Убили медведицу, у которой был медвежонок. Его поселили в часть. Жил он в каптерке, совсем маленький. По прозвищу Пистон. С ним игрались. Приучили его бегать утром по плацу во время утренней зарядки. Научили даже маршировать. Камбуз был внизу – и медвежонок лихо спускался на заднице прямо к миске, которая его всегда ждала. Так он и жил в нашей части…

Однажды ночью я проснулся от каких-то… странных звуков, похожих на стоны, и перемежающихся непечатными словами. Я прислушался. Звуки повторились…

Я надел на босу ногу сапоги, вышел из кубрика и отправился в том направлении, откуда, как мне показалось, эти звуки доносились… Наконец догадавшись заглянуть в каптерку, я остолбенел…

Медвежонок был еще сосунок, без зубов, потому большой опасности для мужского достоинства старшины не представлял и, приняв то, что выдал ему старшина, за мамкину сиську, вовсю «делал свое дело», что, судя по всему, доставляло старшине неслыханное удовольствие. Но так как медвежонок все-таки не очень мог рассчитать свои усилия и порой чрезмерно увлекался, и это доставляло старшине помимо удовольствия еще и дикую боль, отчего он и стонал, и ругался матом.

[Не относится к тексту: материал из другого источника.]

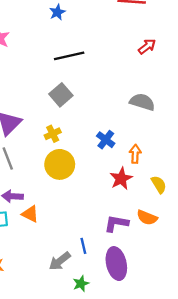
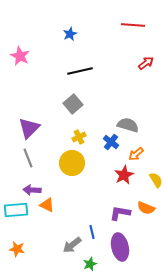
gray semicircle: (142, 102) -> (128, 125), moved
yellow cross: (53, 134) -> (79, 137), moved
orange arrow: (135, 154) -> (136, 154), turned -133

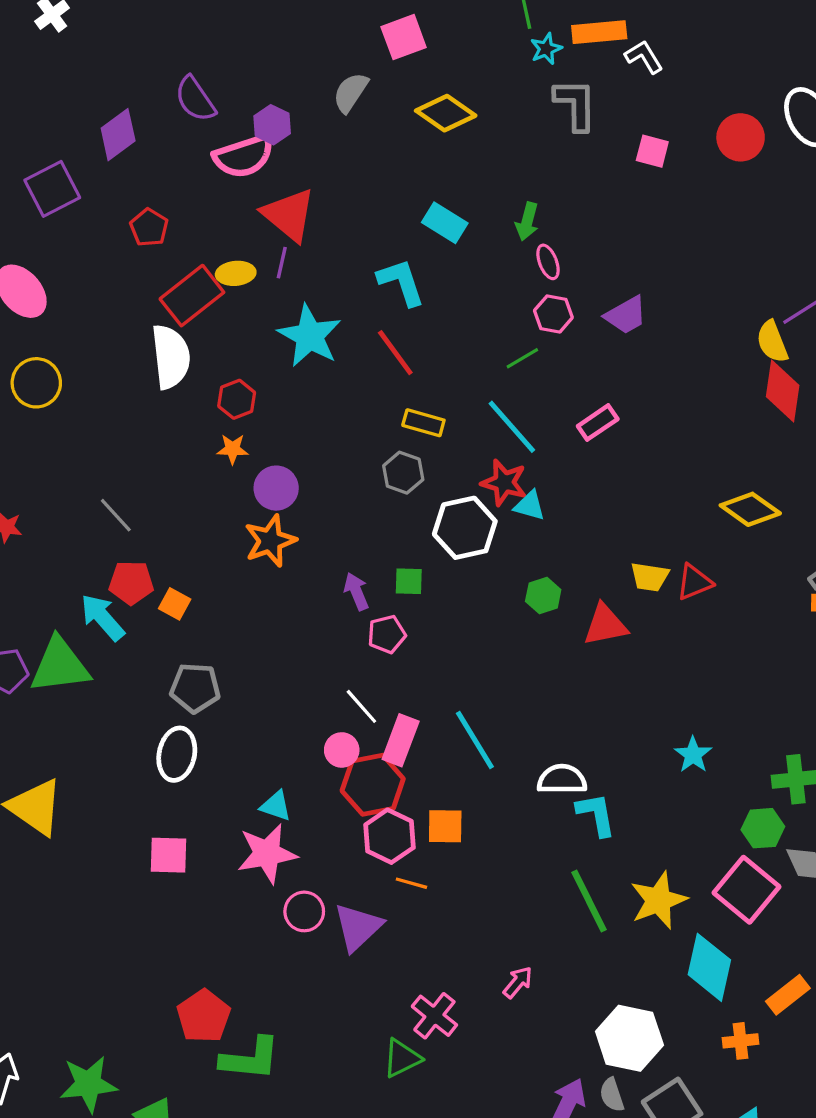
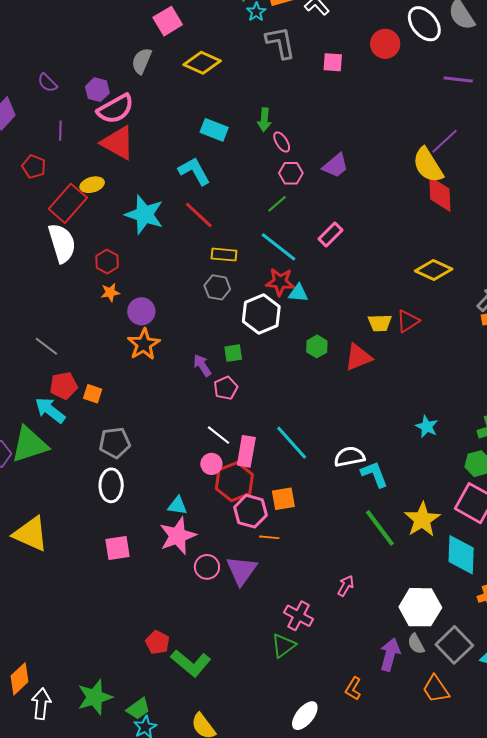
purple semicircle: (195, 99) -> (47, 83), size x0.7
pink semicircle: (244, 156) -> (115, 109), moved
purple line: (282, 263) -> (60, 131), moved
yellow semicircle: (772, 342) -> (428, 165), size x1.4
red pentagon: (204, 1016) -> (157, 642), size x0.7
green L-shape: (250, 1059) -> (191, 663), turned 45

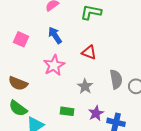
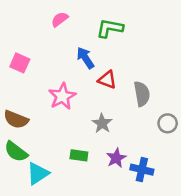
blue arrow: (55, 35) -> (85, 58), moved
gray semicircle: (116, 79) -> (142, 94), moved

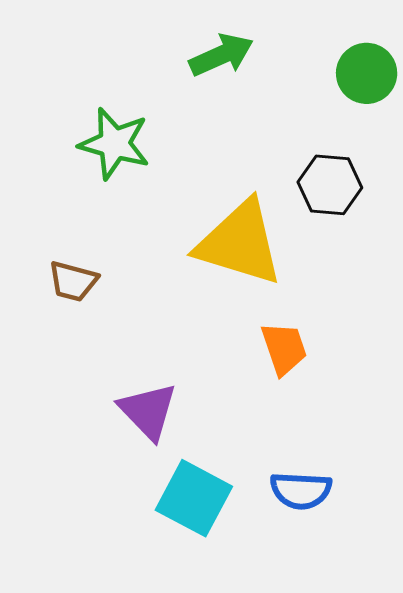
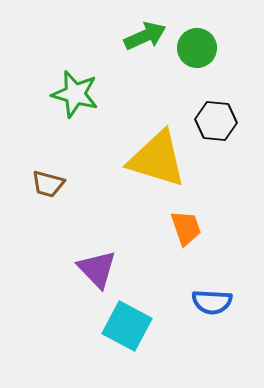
green circle: (367, 73) -> (197, 48), moved
blue semicircle: (301, 491) -> (212, 302), moved

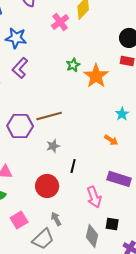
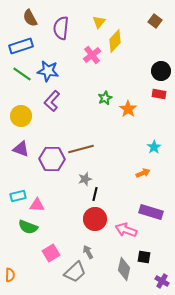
orange star: (96, 76) -> (128, 109), size x0.7
orange arrow: (111, 140) -> (143, 173), turned -56
black line: (73, 166) -> (95, 194), moved
red circle: (47, 186) -> (95, 219), moved
pink arrow: (94, 197) -> (126, 230), turned 130

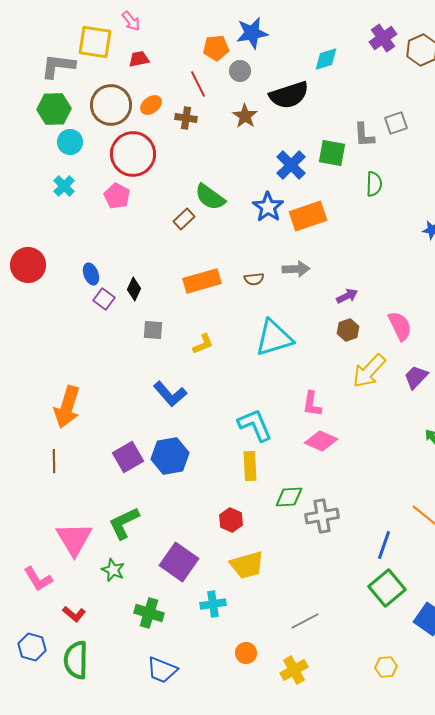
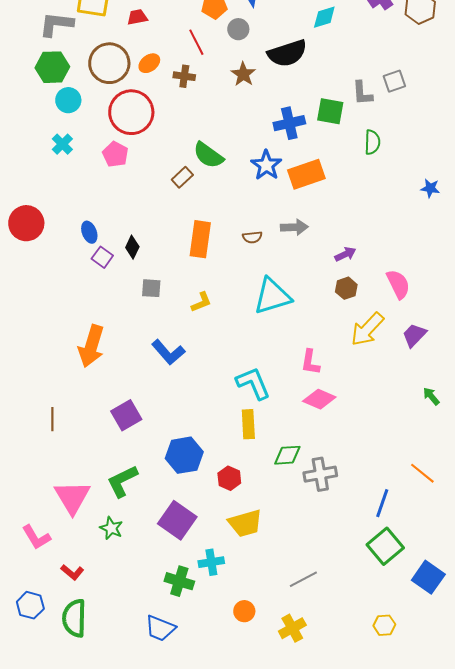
blue cross: (291, 165) -> (289, 123), turned 32
orange rectangle: (202, 281) -> (200, 239), turned -66
orange arrow: (67, 407) -> (91, 346), moved
blue hexagon: (170, 456) -> (184, 455), moved
green cross: (149, 613) -> (179, 581), moved

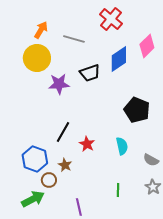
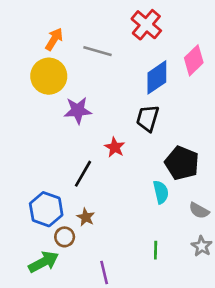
black trapezoid: (90, 73) -> (148, 118), moved, turned 125
black pentagon: (137, 110) -> (182, 163), moved
red star: (87, 144) -> (115, 147), moved

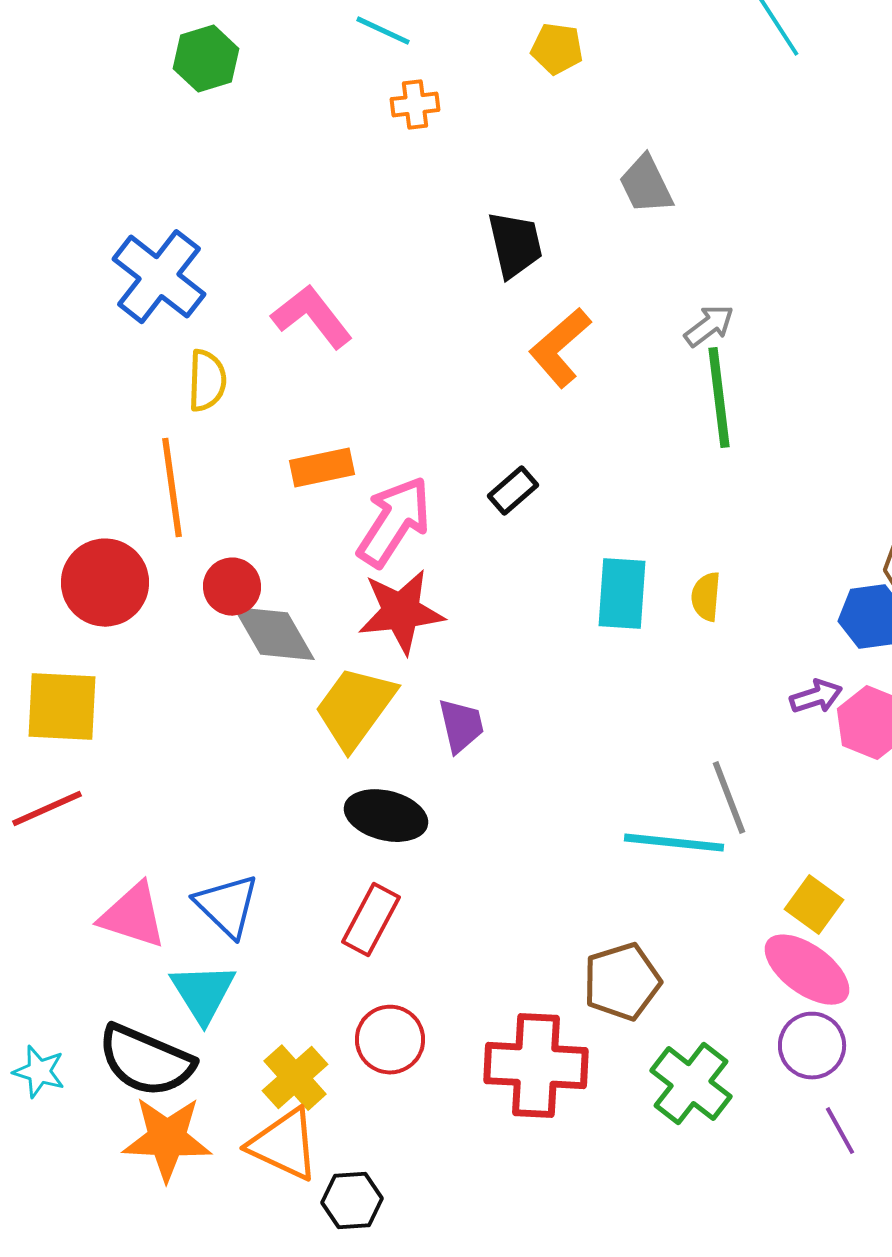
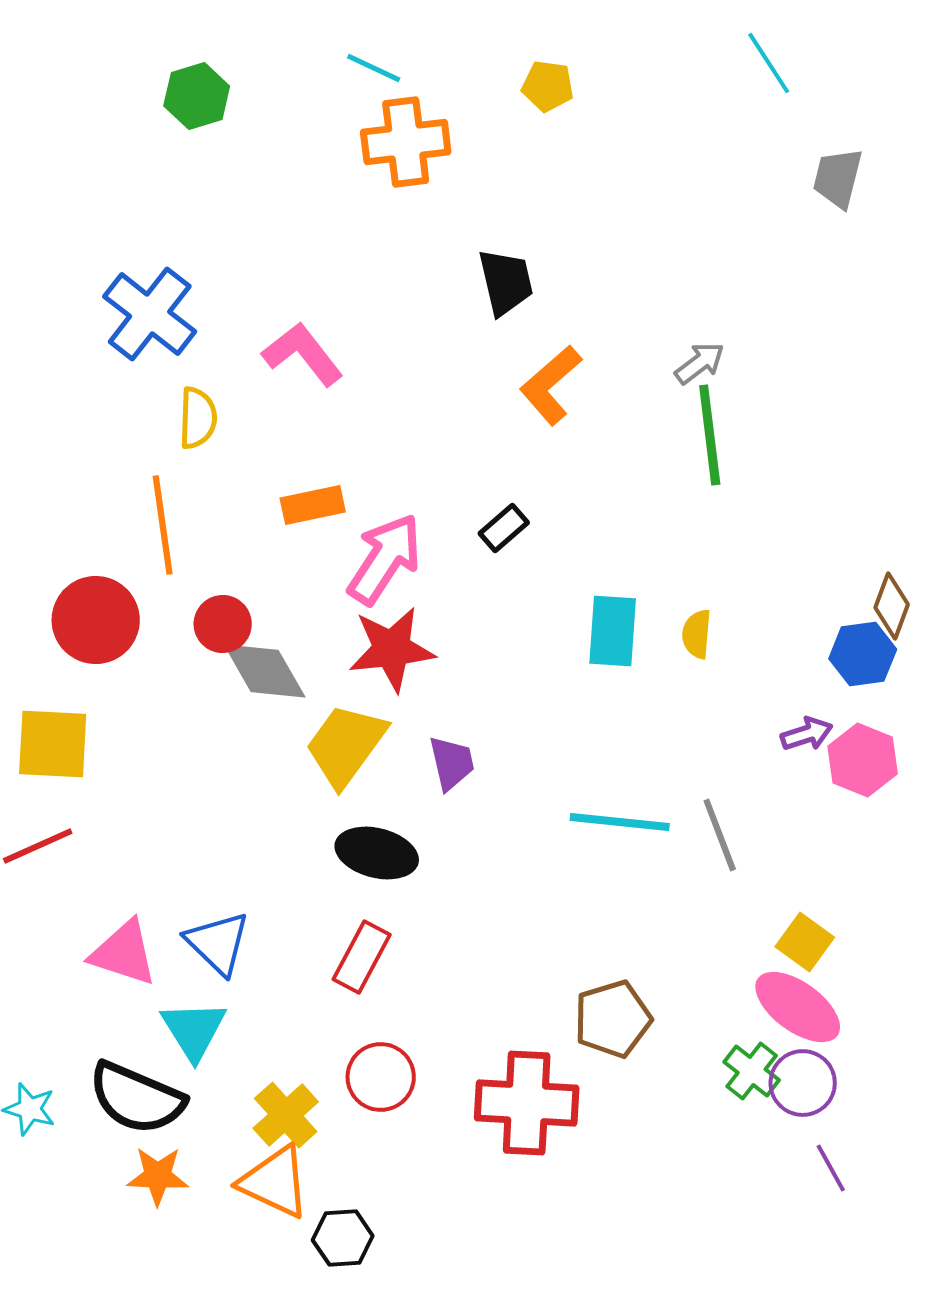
orange cross: (415, 105) -> (406, 142), size x1.8
gray trapezoid: (646, 185) -> (838, 178), moved, turned 40
cyan line: (674, 843) -> (620, 822), moved
green cross: (691, 1084) -> (752, 1071), moved, size x0.7
orange star: (167, 1139) -> (158, 1176), size x0.7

Главная же опасность во всей этой ситуации грозила мне, потому что, если бы старшина заметил меня и осознал, что его тайные игры разоблачены, я стал бы его врагом номер один. Но увлеченный своим диким занятием моряк утратил всякую бдительность, я тихо прикрыл дверь и, чуть не падая от сдавленного хохота и ужаса, отправился в кубрик.

С тех пор после отбоя я уже невольно прислушивался к тому, что происходит в каптерке, и практически каждую ночь улавливал доносящиеся оттуда разноголосые стоны. Видимо, медвежонок стал прерогативой исключительно младшего командного состава.

Через некоторое время его откормили «протеином» так, что он не мог ходить и, съехав на заднице к своей миске, наверх уже подняться не мог. Его тащили на руках.

Судьба его была печальной. Спустя несколько месяцев от ожирения он помер. Жуткая история!

* * *

Замечательно для истории о школьниках (по духу близко к фильму «Если»). Старшеклассники продавали нам, мелюзге, аспирин, выдавая его за конский возбудитель. «Кинь ей в чай и жди – она сама захочет и все сделает». Все денежки, что на завтраки давали, туда уходили.

Вот, трясясь, как осиновый лист, подсунешь ей в чай и ждешь. От страха и желания дрожишь весь. А она сидит себе скучает, говорить-то не о чем (да и страшно), и потеет только, потеет…

* * *

Война. Окопы. Женщина перебегает под огнем. С воем подлетающий снаряд заставляет ее скатиться в воронку. Обстрел страшный. Муж ее в окопе с солдатами – в двадцати метрах. Они не виделись пять лет. Вылезти нет никакой возможности. Диалог их в этом положении.

* * *

Пионерский лагерь. Детский праздник строя и песни.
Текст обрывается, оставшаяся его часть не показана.